Catherine’s most painful lesson is naturally the one that affects her personally and directly. When she learns that the General has ordered her to be sent away from Northanger as if in disgrace, she faces directly the reality of evil. Austen compares her condition on her last night at the Abbey with her first night, which she had spent tormenting herself with Radcliffean terrors:

Yet how different now the source of her inquietude from what it had been then – how mournfully superior in reality and substance! Her anxiety had foundation in fact, her fears in probability; and with a mind so occupied in the contemplation of actual and natural evil, the solitude of her situation, the darkness of her chamber, the antiquity of the building were felt and considered without the smallest emotion. (218)

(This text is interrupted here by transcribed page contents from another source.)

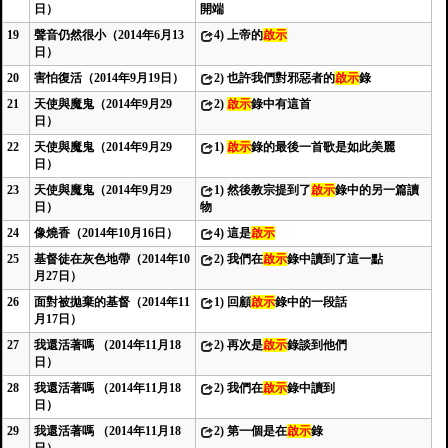
日）
開端
19
聲音仍然很小（2014年6月13
4)
上帝的
啟示
日）
20
害怕復活（2014年9月19日）
2)
也許我們對邪惡者的
啟示
錄
21
天使與魔鬼（2014年9月29
2)
啟示
錄中有這首
日）
22
天使與魔鬼（2014年9月29
1)
啟示
錄的最後一首歌是如此美麗
日）
23
天使與魔鬼（2014年9月29
1)
然後教宗提到了
啟示
錄中的另一篇讀
日）
物
24
像燒香（2014年10月16日）
4)
這是
啟示
25
基督徒在灰色地帶（2014年10
2)
我們在
啟示
錄中讀到了這一點
月27日）
26
面對被拋棄的基督（2014年11
1)
回顧
啟示
錄中的一段話
月17日）
27
我還活著嗎 （2014年11月18
2)
再次是
啟示
錄談到他們
日）
28
我還活著嗎 （2014年11月18
2)
我們在
啟示
錄中讀到
日）
29
我還活著嗎 （2014年11月18
2)
第一個是在
啟示
錄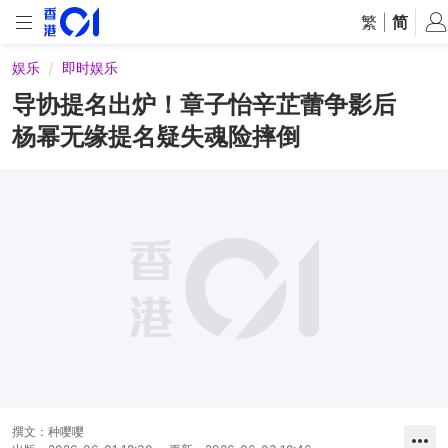
繁
|
简
娱乐
即时娱乐
导协提名出炉！章子怡辛芷蕾争影后
杨幂无缘提名疑失魂险摔倒
撰文：
种嘤嘤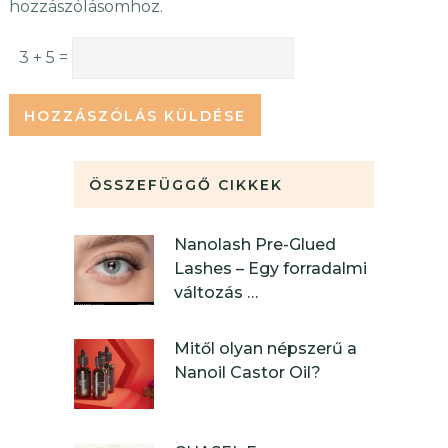
hozzászólásomhoz.
3 + 5 =
ÖSSZEFÜGGŐ CIKKEK
Nanolash Pre-Glued
Lashes – Egy forradalmi
változás …
Mitől olyan népszerű a
Nanoil Castor Oil?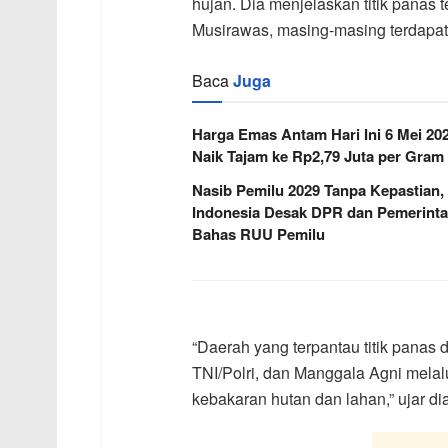
hujan. Dia menjelaskan titik panas
Musirawas, masing-masing terdapat 2
Baca
Juga
Harga Emas Antam Hari Ini 6 Mei 20
Naik Tajam ke Rp2,79 Juta per Gram
Nasib Pemilu 2029 Tanpa Kepastian,
Indonesia Desak DPR dan Pemerint
Bahas RUU Pemilu
“Daerah yang terpantau titik panas
TNI/Polri, dan Manggala Agni melalu
kebakaran hutan dan lahan,” ujar dia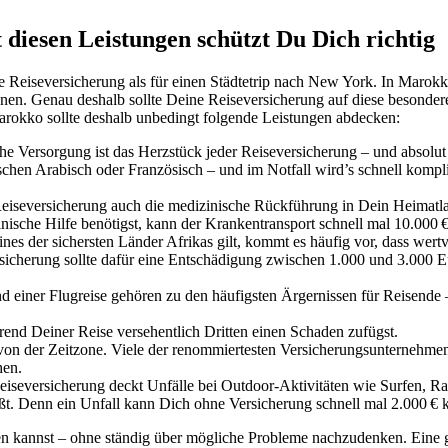
diesen Leistungen schützt Du Dich richtig
re Reiseversicherung als für einen Städtetrip nach New York. In Maro
nnen. Genau deshalb sollte Deine Reiseversicherung auf diese besond
arokko sollte deshalb unbedingt folgende Leistungen abdecken:
he Versorgung ist das Herzstück jeder Reiseversicherung – und absolut
chen Arabisch oder Französisch – und im Notfall wird’s schnell kompli
 Reiseversicherung auch die medizinische Rückführung in Dein Heimat
ische Hilfe benötigst, kann der Krankentransport schnell mal
10.000 
es der sichersten Länder Afrikas gilt, kommt es häufig vor, dass wer
rsicherung sollte dafür eine Entschädigung zwischen 1.000 und 3.000 
einer Flugreise gehören zu den häufigsten Ärgernissen für Reisende – 
end Deiner Reise versehentlich Dritten einen Schaden zufügst.
von der Zeitzone. Viele der renommiertesten Versicherungsunternehmen
hen.
iseversicherung deckt Unfälle bei Outdoor-Aktivitäten wie Surfen, Raf
eßt. Denn ein Unfall kann Dich ohne Versicherung schnell mal 2.000 € 
 kannst – ohne ständig über mögliche Probleme nachzudenken. Eine gut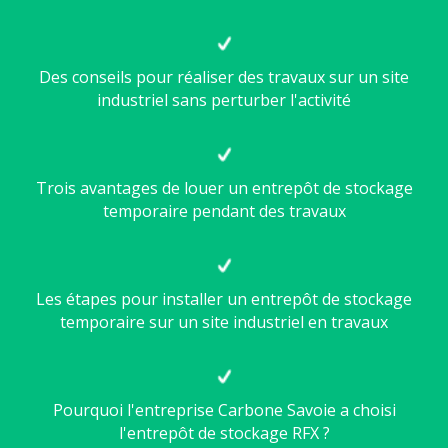
Des conseils pour réaliser des travaux sur un site
industriel sans perturber l'activité
Trois avantages de louer un entrepôt de stockage
temporaire pendant des travaux
Les étapes pour installer un entrepôt de stockage
temporaire sur un site industriel en travaux
Pourquoi l'entreprise Carbone Savoie a choisi
l'entrepôt de stockage RFX ?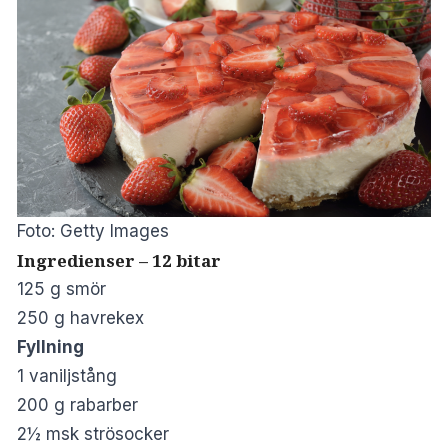
Foto: Getty Images
Ingredienser – 12 bitar
125 g smör
250 g havrekex
Fyllning
1 vaniljstång
200 g rabarber
2½ msk strösocker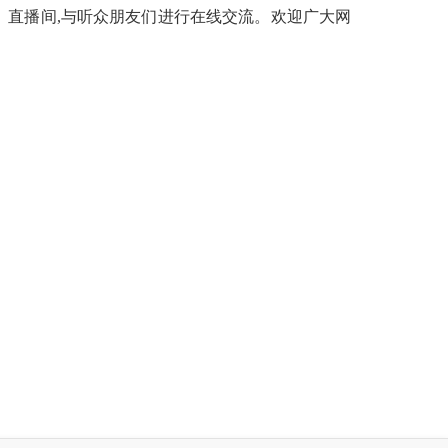
》直播间
,
与
听众朋友们
进行在线交流。欢迎广大网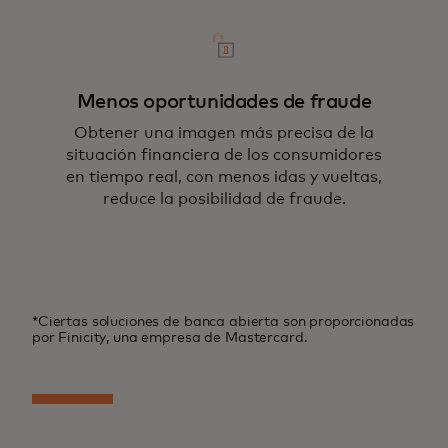
Menos oportunidades de fraude
Obtener una imagen más precisa de la
situación financiera de los consumidores
en tiempo real, con menos idas y vueltas,
reduce la posibilidad de fraude.
*Ciertas soluciones de banca abierta son proporcionadas
por Finicity, una empresa de Mastercard.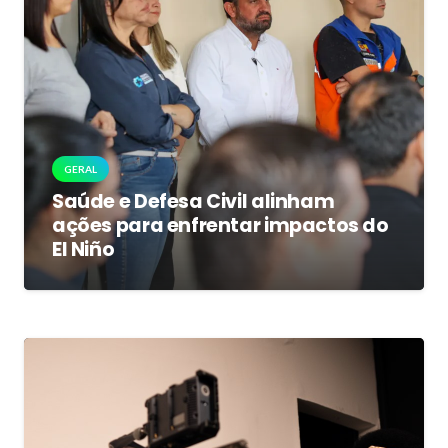
GERAL
Saúde e Defesa Civil alinham
ações para enfrentar impactos do
El Niño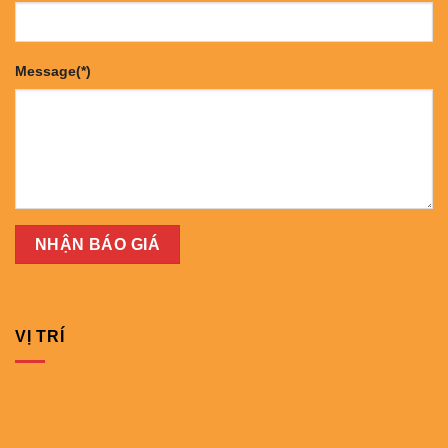
Message(*)
VỊ TRÍ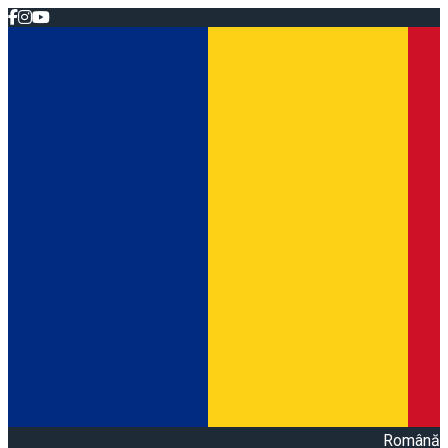
Română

“Actual and natural evil” provide Catherine with experience that she needs and that Fullerton Rectory could never provide. Robert Miles argues:

Austen’s moral purpose and the achievement of personality in fiction are […] of a piece. Her characters change according to the company they keep because their inner selves are dynamic. And their inner selves are dynamic because there is a tension between what they feel and what they decide to do; between their desires and the moral codes that direct correct action; between self and other. (15)


Catherine must encounter “actual and natural evil” or become morally stagnant. Both the plot and the moral interest of the second volume of Northanger Abbey depend on the Tilneys’ dysfunctionality – on the General’s avarice, insincerity and bad temper, and his children’s unhappiness – just as in the first volume they depended on the falsity of the Thorpes.